Assignment 1: A bit of fun

Due: Mon Apr 16 11:59 pm
Ontime bonus 5%. Grace period for late submissions until Wed Apr 18 11:59 pm

Assignment by Julie Zelenski

Learning goals

This assignment delves into those topics covered in the first week of lecture and explored in lab1. You will be building your skills with:

  • editing, compiling, testing, and debugging C programs under Unix
  • writing code that manipulates bits and integers using the C bitwise and arithmetic operators
  • working within/around the limits of integer representation

Overview

This assignment asks you to complete three small programs, each of which explores a particular aspect of bitwise or numeric manipulation. The code you will write is quite short, but these small passages are mighty! Digging into this code will solidify your understanding of bits, integer representation, and computer arithmetic.

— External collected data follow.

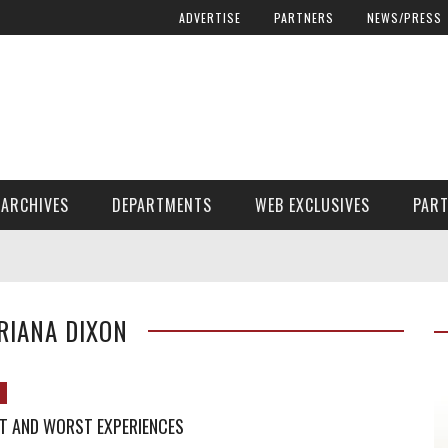
ADVERTISE
PARTNERS
NEWS/PRESS
ARCHIVES
DEPARTMENTS
WEB EXCLUSIVES
PAR
ENCORE! ENCORE! MAGAZINE EXTRAS
FINANCIAL NEED AND ADVOCACY
RIANA DIXON
T AND WORST EXPERIENCES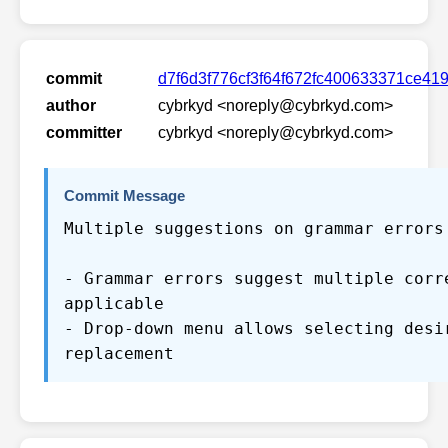
commit
d7f6d3f776cf3f64f672fc400633371ce41
author
cybrkyd <noreply@cybrkyd.com>
committer
cybrkyd <noreply@cybrkyd.com>
Commit Message
Multiple suggestions on grammar errors
- Grammar errors suggest multiple corr
applicable
- Drop-down menu allows selecting desi
replacement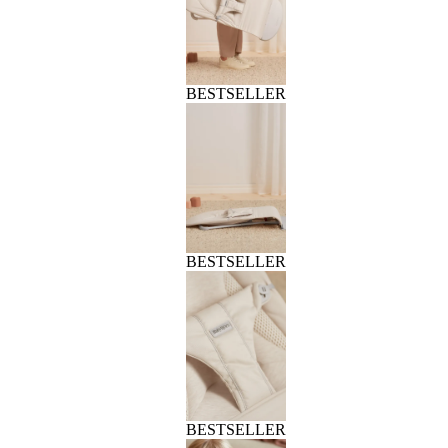
BESTSELLER
BESTSELLER
BESTSELLER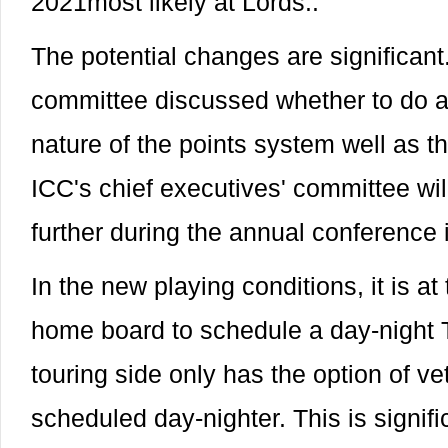
2021most likely at Lords..
The potential changes are significan
committee discussed whether to do aw
nature of the points system well as th
ICC's chief executives' committee wil
further during the annual conference 
In the new playing conditions, it is at 
home board to schedule a day-night T
touring side only has the option of v
scheduled day-nighter. This is signifi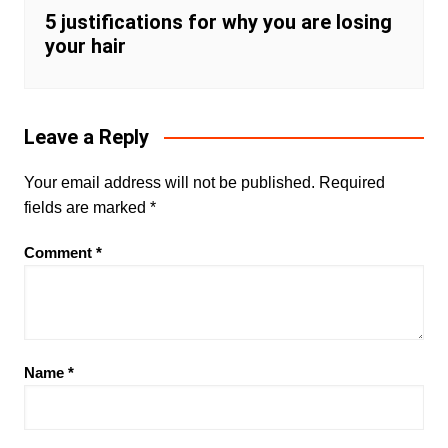
5 justifications for why you are losing
your hair
Leave a Reply
Your email address will not be published.
Required
fields are marked
*
Comment
*
Name
*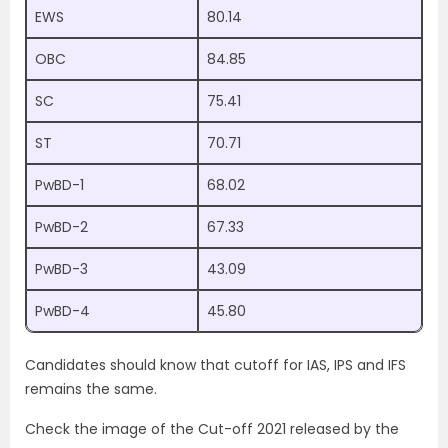
EWS
80.14
OBC
84.85
SC
75.41
ST
70.71
PwBD-1
68.02
PwBD-2
67.33
PwBD-3
43.09
PwBD-4
45.80
Candidates should know that cutoff for IAS, IPS and IFS
remains the same.
Check the image of the Cut-off 2021 released by the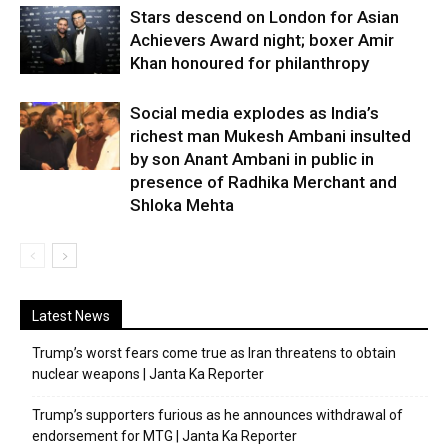
Stars descend on London for Asian
Achievers Award night; boxer Amir
Khan honoured for philanthropy
Social media explodes as India’s
richest man Mukesh Ambani insulted
by son Anant Ambani in public in
presence of Radhika Merchant and
Shloka Mehta
Latest News
Trump’s worst fears come true as Iran threatens to obtain
nuclear weapons | Janta Ka Reporter
Trump’s supporters furious as he announces withdrawal of
endorsement for MTG | Janta Ka Reporter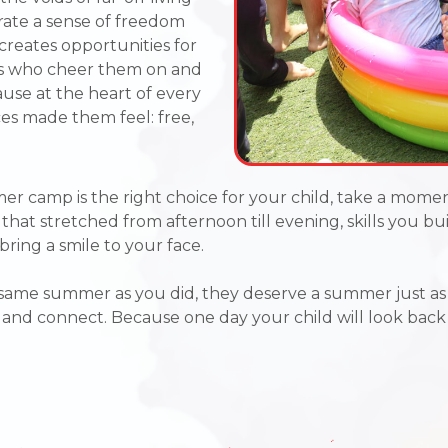
erate a sense of freedom
creates opportunities for
ends who cheer them on and
use at the heart of every
s made them feel: free,
er camp is the right choice for your child,
take a momen
s that stretched from afternoon till evening, skills you b
bring a smile to your face.
 same summer as you did, they deserve a summer just a
e, and connect. Because one day your child will look bac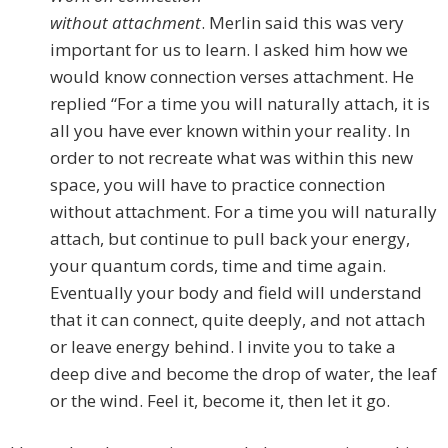
without attachment
. Merlin said this was very
important for us to learn. I asked him how we
would know connection verses attachment. He
replied “For a time you will naturally attach, it is
all you have ever known within your reality. In
order to not recreate what was within this new
space, you will have to practice connection
without attachment. For a time you will naturally
attach, but continue to pull back your energy,
your quantum cords, time and time again.
Eventually your body and field will understand
that it can connect, quite deeply, and not attach
or leave energy behind. I invite you to take a
deep dive and become the drop of water, the leaf
or the wind. Feel it, become it, then let it go.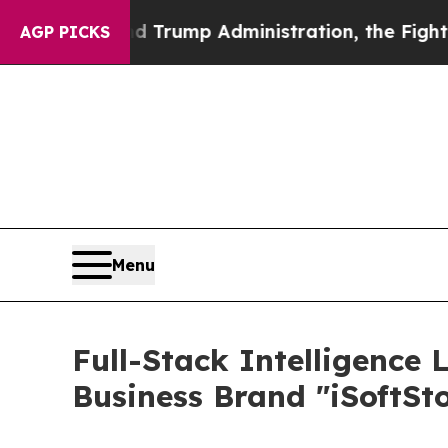
econd Trump Administration, the Fight Over Hi
AGP PICKS
Menu
Full-Stack Intelligence 
Business Brand "iSoftSt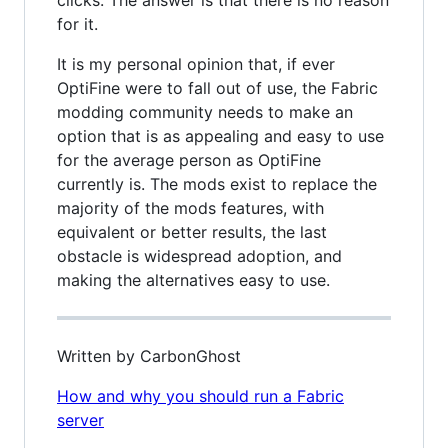
clicks. The answer is that there is no reason
for it.
It is my personal opinion that, if ever
OptiFine were to fall out of use, the Fabric
modding community needs to make an
option that is as appealing and easy to use
for the average person as OptiFine
currently is. The mods exist to replace the
majority of the mods features, with
equivalent or better results, the last
obstacle is widespread adoption, and
making the alternatives easy to use.
Written by CarbonGhost
How and why you should run a Fabric
server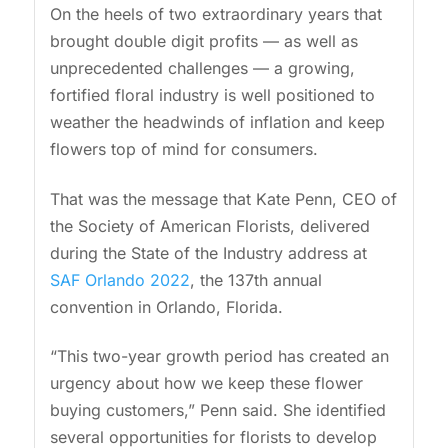
On the heels of two extraordinary years that
brought double digit profits — as well as
unprecedented challenges — a growing,
fortified floral industry is well positioned to
weather the headwinds of inflation and keep
flowers top of mind for consumers.
That was the message that Kate Penn, CEO of
the Society of American Florists, delivered
during the State of the Industry address at
SAF Orlando 2022
, the 137th annual
convention in Orlando, Florida.
“This two-year growth period has created an
urgency about how we keep these flower
buying customers,” Penn said. She identified
several opportunities for florists to develop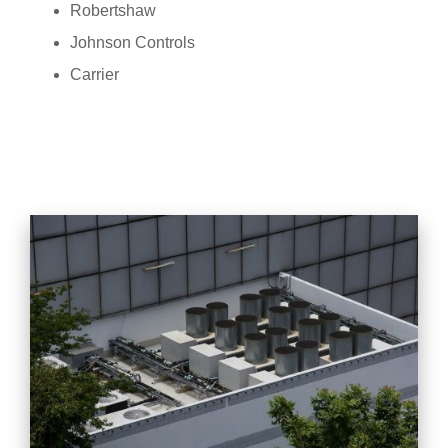
Robertshaw
Johnson Controls
Carrier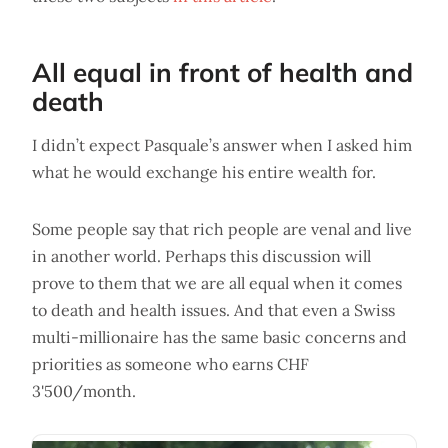
All equal in front of health and
death
I didn’t expect Pasquale’s answer when I asked him
what he would exchange his entire wealth for.
Some people say that rich people are venal and live
in another world. Perhaps this discussion will
prove to them that we are all equal when it comes
to death and health issues. And that even a Swiss
multi-millionaire has the same basic concerns and
priorities as someone who earns CHF
3'500/month.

Note: To remind you of the collaboration policy as it applies to the assignments: you are to do your own independent thinking, design, coding, and debugging. The assignments are for you to solidify your own understanding and develop your individual skills. If you are having trouble completing the assignment on your own, please reach out to the course staff, we are here to help!

Get started

Check out the starter project from your cs107 repo using the command

git clone /afs/ir/class/cs107/repos/assign1/$USER assign1

The starter project contains three partially-written programs (sat.c, automata.c and utf8.c) and the supporting Makefile and custom_testsfiles. In the samples subdirectory, you'll find our sample solutions.

All of the programs are designed to be conveniently tested with our sanitycheck tool.

Review and comment starter code

When you inherit code as a starting point, your first task should be to carefully review it. You want to know how the given code operates and what it does and doesn't handle so you can plan how the code you write will fit into the program. You are given about 25 lines for each program and will add a dozen lines of your own, so there is more starter code to review than new code to add.

Our provided code processes the command-line arguments and handles user error in how the program is invoked. This kind of code is fairly mundane, but has fiddly details. One idiomatic pattern to note is converting string arguments to numbers. The triangle program from assign0 used the venerable atoi function which is simple to use but has no capability to detect malformed inputs. For these programs, we have switch to using the full-featured strtol which adds flexibility and robustness to the conversion, but requires more complex code. Read the function documentation at man strtol and review how the function is used in convert_arg.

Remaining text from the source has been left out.